AIM OF THE TASK: Give all of the records again precisely, excluding whatever pictures they contain.

SUPPLIED DATA:

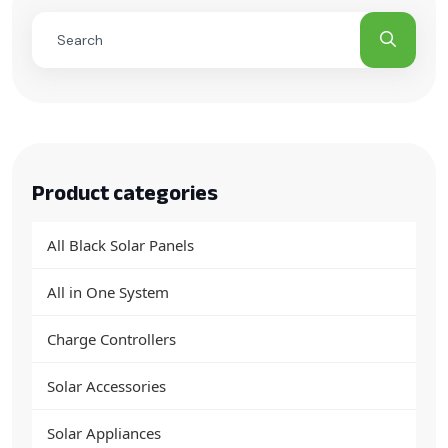
Product categories
All Black Solar Panels
All in One System
Charge Controllers
Solar Accessories
Solar Appliances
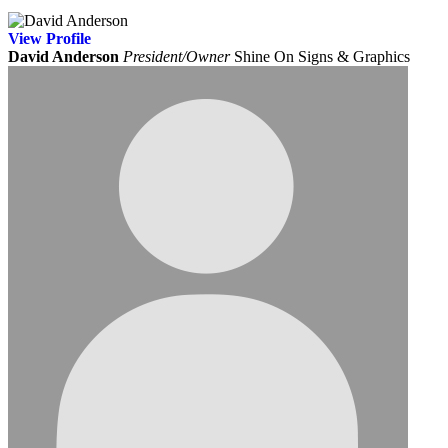
View
Profile
David Anderson
President/Owner
Shine On Signs & Graphics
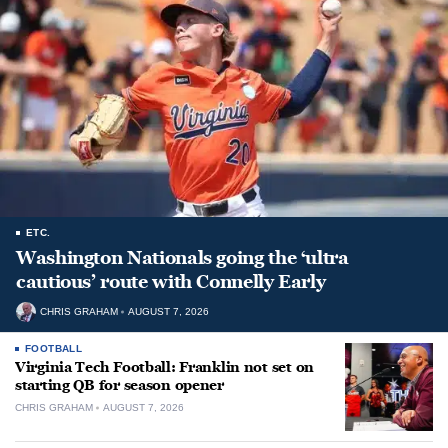
ETC.
Washington Nationals going the ‘ultra
cautious’ route with Connelly Early
CHRIS GRAHAM
AUGUST 7, 2026
FOOTBALL
Virginia Tech Football: Franklin not set on
starting QB for season opener
CHRIS GRAHAM
AUGUST 7, 2026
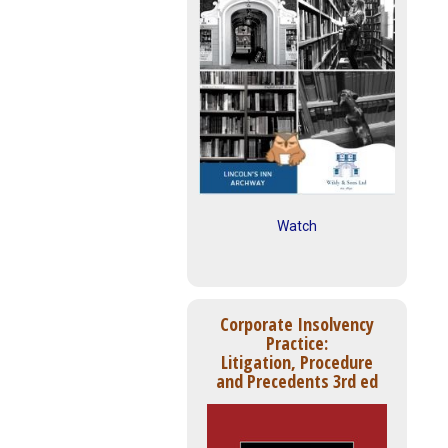
Watch
Corporate Insolvency
Practice:
Litigation, Procedure
and Precedents 3rd ed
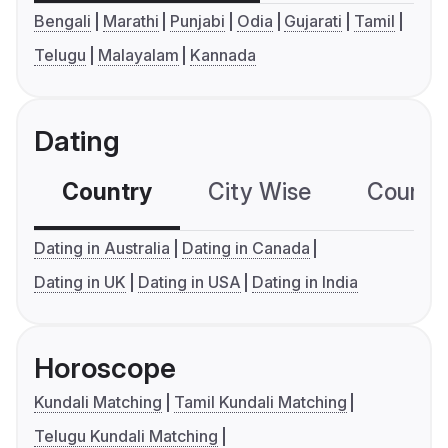
Bengali
Marathi
Punjabi
Odia
Gujarati
Tamil
Telugu
Malayalam
Kannada
Dating
Country
City Wise
Country
Dating in Australia
Dating in Canada
Dating in UK
Dating in USA
Dating in India
Horoscope
Kundali Matching
Tamil Kundali Matching
Telugu Kundali Matching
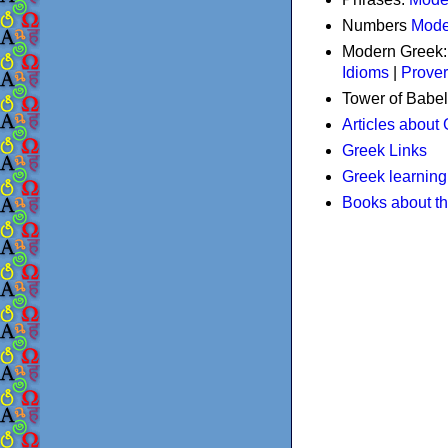
Numbers
Mode
Modern Greek
Idioms
|
Prove
Tower of Babel
Articles about
Greek Links
Greek learning
Books about t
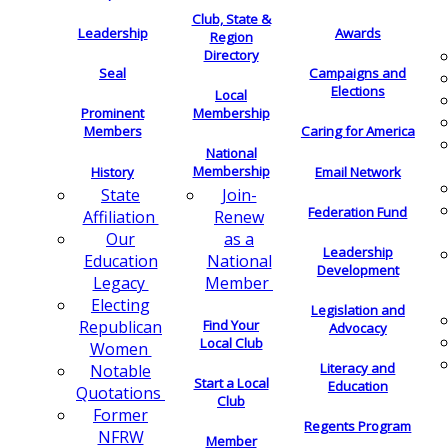
Club, State &
Leadership
Awards
Region
Directory
Seal
Campaigns and
Elections
Local
Membership
Prominent
Members
Caring for America
National
Membership
History
Email Network
Join-
State
Federation Fund
Renew
Affiliation
as a
Our
Leadership
National
Education
Development
Member
Legacy
Electing
Legislation and
Find Your
Republican
Advocacy
Local Club
Women
Literacy and
Notable
Start a Local
Education
Quotations
Club
Former
Regents Program
NFRW
Member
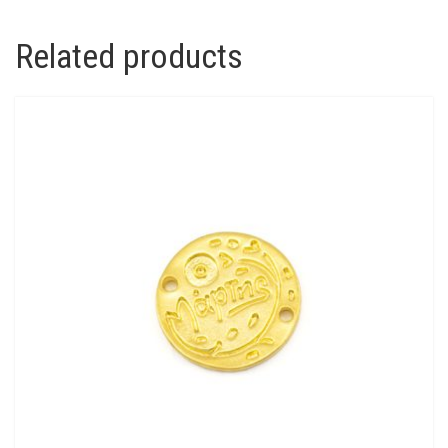
Related products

COMPLETED TASK:
Product categories
All Black Solar Panels
All in One System
Charge Controllers
Solar Accessories
Solar Appliances
View
Profile
David Anderson
President/Owner
Shine On Signs & Graphics
ETC.
Washington Nationals going the ‘ultra
cautious’ route with Connelly Early
CHRIS GRAHAM
AUGUST 7, 2026
FOOTBALL
Virginia Tech Football: Franklin not set on
starting QB for season opener
CHRIS GRAHAM
AUGUST 7, 2026
Watch
Corporate Insolvency
Practice:
Litigation, Procedure
and Precedents 3rd ed
Bengali
Marathi
Punjabi
Odia
Gujarati
Tamil
Telugu
Malayalam
Kannada
Dating
Country
City Wise
Country
Dating in Australia
Dating in Canada
Dating in UK
Dating in USA
Dating in India
Horoscope
Kundali Matching
Tamil Kundali Matching
Telugu Kundali Matching
Numbers
Mode
Modern Greek
Idioms
|
Prove
Tower of Babel
Articles about
Greek Links
Greek learning
Books about t
Club, State &
Leadership
Awards
Region
Directory
Seal
Campaigns and
Elections
Local
Membership
Prominent
Members
Caring for America
National
Membership
History
Email Network
Join-
State
Federation Fund
Renew
Affiliation
as a
Our
Leadership
National
Education
Development
Member
Legacy
Electing
Legislation and
Find Your
Republican
Advocacy
Local Club
Women
Literacy and
Notable
Start a Local
Education
Quotations
Club
Former
Regents Program
NFRW
Member
Related products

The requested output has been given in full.